NRW-Konjunktur weniger dynamisch

NRW.BANK.ifo-Geschäftsklima Oktober 2018

Düsseldorf/Münster, 8. November 2018

Die Stimmung in den nordrhein-westfälischen Unternehmen ist weiterhin gut.  Doch die konjunkturelle Dynamik lässt nach. Das geht aus dem NRW.BANK.ifo-Geschäftsklima für Oktober 2018 hervor. Demnach beurteilt die NRW-Wirtschaft ihre Geschäftslage schlechter als in den Monaten zuvor, was in erster Linie auf die Industrie und den Großhandel zurückzuführen ist.

Das NRW.BANK.ifo-Geschäftsklima sank im Oktober von vormonatlichen 18,5 auf nun 15,8 Saldenpunkte. Diese Entwicklung geht auf einen Rückgang beider Teilindikatoren zurück: So bewerten die NRW-Betriebe ihre aktuelle Geschäftslage mit 26,6 Zählern - und damit 3,7 Punkte schwächer als im September. Auch die Erwartungskomponente gab von 7,2 auf 5,4 Saldenpunkte nach. Damit überwiegen die optimistischen gegenüber den pessimistischen Stimmen weiterhin leicht.  
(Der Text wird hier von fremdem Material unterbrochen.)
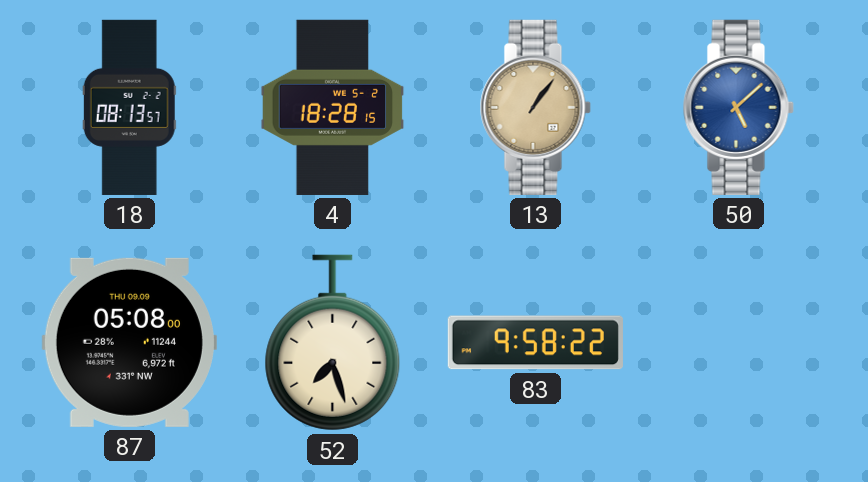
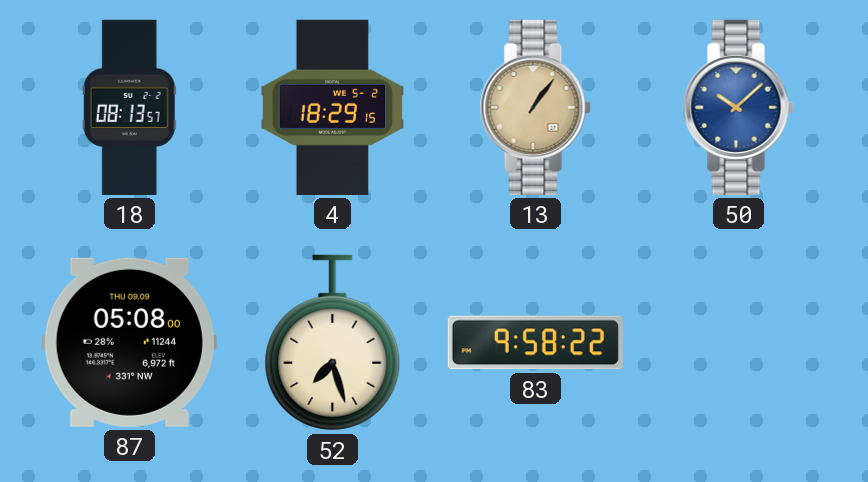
4: 18:28 -> 18:29
50: 5:08 -> 10:08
„Die konjunkturelle Abschwächung in der Eurozone geht an der heimischen Wirtschaft nicht spurlos vorüber“, erläutert Eckhard Forst, Vorstandsvorsitzender der NRW.BANK. „Die Industriebetriebe berichten von einer nachlassenden  Nachfrage und die Kapazitäten sind dementsprechend nicht mehr ganz so stark ausgelastet wie in den Monaten zuvor.“

Der Auslastungsgrad der NRW-Industrie sank von starken 86,8 auf immer noch überdurchschnittliche 85,0 Prozent. Dementsprechend beurteilt der Wirtschaftszweig das vorherrschende Geschäftsklima mit 18,6 Saldenpunkten als gut, jedoch weniger positiv als im September (23,7 Zähler). Im Großhandel ist die Entwicklung ähnlich: Die Branche zeigte sich im Oktober mit 13,6 Punkten zufrieden, jedoch längst nicht so gut gelaunt wie zu Jahresbeginn, als das Geschäftsklima 28,2 Zähler betrug.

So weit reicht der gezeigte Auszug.